Work item: From the records below, copy the lines that include "Asturias".

^^^^

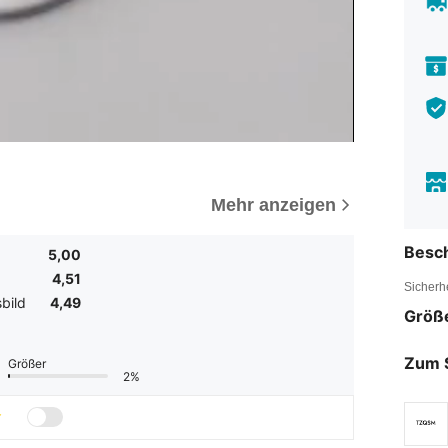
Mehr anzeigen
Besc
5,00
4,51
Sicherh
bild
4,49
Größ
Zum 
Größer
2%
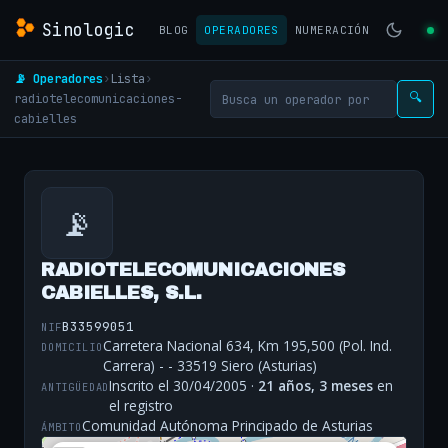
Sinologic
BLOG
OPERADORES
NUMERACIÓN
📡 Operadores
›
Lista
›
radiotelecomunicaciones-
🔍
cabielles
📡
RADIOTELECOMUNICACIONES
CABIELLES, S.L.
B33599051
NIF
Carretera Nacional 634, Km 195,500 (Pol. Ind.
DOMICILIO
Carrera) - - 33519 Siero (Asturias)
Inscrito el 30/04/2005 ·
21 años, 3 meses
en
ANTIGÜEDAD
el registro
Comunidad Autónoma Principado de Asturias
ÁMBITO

^^^^

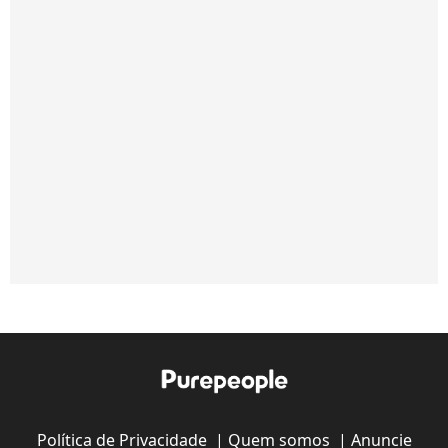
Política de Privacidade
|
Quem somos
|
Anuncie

^^^^

Output for this exercise:
Carrera) - - 33519 Siero (Asturias)
Comunidad Autónoma Principado de Asturias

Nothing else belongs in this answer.